Healthy campaign; Sick government.

I just finished reading Double Down: Game Change 2012. It’s a tick-tock of the last presidential election.  As you might expect from someone who ran for Congress (and is a geek), I’m fascinated by the behind-the-scenes stuff. (Yes, recommended for those w/a similar mindset.)

One of the sharpest points in the book was just how finely-tuned the Obama campaign was, both in 2008, and, again, in 2012.  On strategy, on tactics, on adjustments, and discipline they were off the charts.

I found this spectacular performance particularly grating when placed up against the actual Obama administration’s execution. The most current, and glaring, demonstration of which is the disastrous rollout of the Accountable Care Act (aka ACA, aka Obamacare).

The failure goes much deeper than simple procedural errors or stupid technical decisions. The botched implementation is a reminder and reinforcement of everyone’s worst belief: that the government is incapable of executing, and left to its own devices, will screw up pretty much everything. The central “argument” among the most vocal critics of health reform was that the government getting more involved would just make things worse.  Hmm.

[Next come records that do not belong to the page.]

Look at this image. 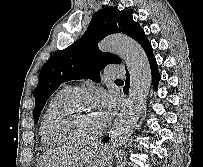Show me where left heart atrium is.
I'll return each instance as SVG.
<instances>
[{
  "mask_svg": "<svg viewBox=\"0 0 203 167\" xmlns=\"http://www.w3.org/2000/svg\"><path fill=\"white\" fill-rule=\"evenodd\" d=\"M114 112V103L108 96H102L99 103V111L97 112L101 122L105 125L112 117Z\"/></svg>",
  "mask_w": 203,
  "mask_h": 167,
  "instance_id": "1",
  "label": "left heart atrium"
}]
</instances>
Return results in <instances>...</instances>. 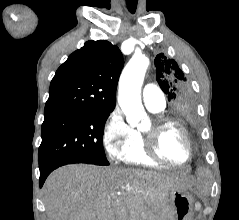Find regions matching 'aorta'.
Returning <instances> with one entry per match:
<instances>
[{
    "label": "aorta",
    "instance_id": "762f6f07",
    "mask_svg": "<svg viewBox=\"0 0 239 220\" xmlns=\"http://www.w3.org/2000/svg\"><path fill=\"white\" fill-rule=\"evenodd\" d=\"M148 65L149 59L145 55H135L121 74L118 102L131 126H137L146 117L141 102V86Z\"/></svg>",
    "mask_w": 239,
    "mask_h": 220
}]
</instances>
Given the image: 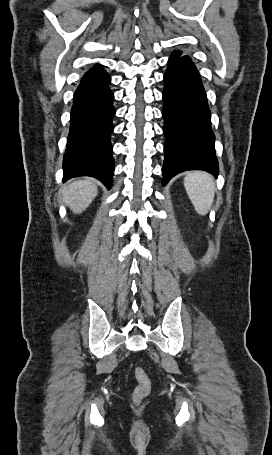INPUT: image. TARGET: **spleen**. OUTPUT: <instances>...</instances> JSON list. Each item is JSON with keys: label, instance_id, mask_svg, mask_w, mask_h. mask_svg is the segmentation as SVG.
Masks as SVG:
<instances>
[{"label": "spleen", "instance_id": "3e777b00", "mask_svg": "<svg viewBox=\"0 0 272 455\" xmlns=\"http://www.w3.org/2000/svg\"><path fill=\"white\" fill-rule=\"evenodd\" d=\"M184 187L197 213L206 215L214 201L216 189L212 176L203 171L190 172L184 178Z\"/></svg>", "mask_w": 272, "mask_h": 455}]
</instances>
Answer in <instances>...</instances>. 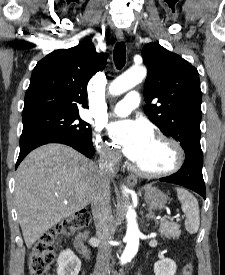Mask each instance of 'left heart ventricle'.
I'll use <instances>...</instances> for the list:
<instances>
[{
  "label": "left heart ventricle",
  "mask_w": 225,
  "mask_h": 275,
  "mask_svg": "<svg viewBox=\"0 0 225 275\" xmlns=\"http://www.w3.org/2000/svg\"><path fill=\"white\" fill-rule=\"evenodd\" d=\"M172 161L171 148L165 142L153 138L136 164L145 171L155 172L167 169Z\"/></svg>",
  "instance_id": "b2bd125f"
}]
</instances>
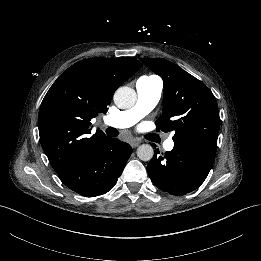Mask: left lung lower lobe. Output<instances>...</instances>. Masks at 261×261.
I'll use <instances>...</instances> for the list:
<instances>
[{
	"label": "left lung lower lobe",
	"mask_w": 261,
	"mask_h": 261,
	"mask_svg": "<svg viewBox=\"0 0 261 261\" xmlns=\"http://www.w3.org/2000/svg\"><path fill=\"white\" fill-rule=\"evenodd\" d=\"M217 145L198 139L174 142V148L155 156L147 172L155 186L172 195H185L206 179L215 160Z\"/></svg>",
	"instance_id": "0a47b994"
}]
</instances>
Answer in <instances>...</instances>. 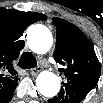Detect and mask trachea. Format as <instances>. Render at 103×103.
Masks as SVG:
<instances>
[{
    "mask_svg": "<svg viewBox=\"0 0 103 103\" xmlns=\"http://www.w3.org/2000/svg\"><path fill=\"white\" fill-rule=\"evenodd\" d=\"M18 65L21 68L29 69V68L36 67L37 66V62H36V59H35V57L33 56V54L31 52H24L21 55V58L19 60Z\"/></svg>",
    "mask_w": 103,
    "mask_h": 103,
    "instance_id": "3493384b",
    "label": "trachea"
}]
</instances>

The book makes what’s plainly obvious, all the more glaring: the Obama election had a life-or-death accountability attached to the planning and executing of the election campaigns. In the implementation of a program that touches all Americans and has consequences measured in the trillions? Not so much.

The practice of politics is a true market exercise, giving us ugly, painful to experience campaigns and sometimes it creates ruthlessly efficient machines like the Obama campaign. The knock on government execution is exactly that – there is no accountability, no market forces, no stimulus leading to course correction. The rollout of ACA apparently embodies this.

This is why we can’t have nice things.

Health reform was a mess from the beginning. It started with Republican intransigence, leaving Democrats to moderate the legislation themselves. There was the fundamental focus on the political palatable instead of an intellectually honest dedication to addressing the fundamental issues of the existing system. Then there was the standard opposition-driven hysteria abetted by a generally clueless public, and the “required” back-room deals which weighed down the legislation further. Now, after surviving a Supreme Court challenge,  triggering one of the biggest wave elections in 100 years (which I was knocked on my ass by as a candidate), and all other theatrics, here we are: The crowning indignity. The public launch basically coudn’t have gone worse.

This is why we can’t have nice things.

The president and his administration, I hope, are ashamed. And, look, I’m not saying the bill is doomed: Not saying that we won’t bend the cost-curve long-term and end up with a more humane system. But since it only gets more complicated from here, why should we believe that this screwup was the aberration and not the sign of things to come?

It’s my belief that government is going to have an even more critical role in the not-so-distant future. Unfortunately, the general vapidness of political conduct and current execution of complicated policy, like the ACA, only shows how ill-prepared we are as a nation.

Forget China. We have the met the enemy and he is us.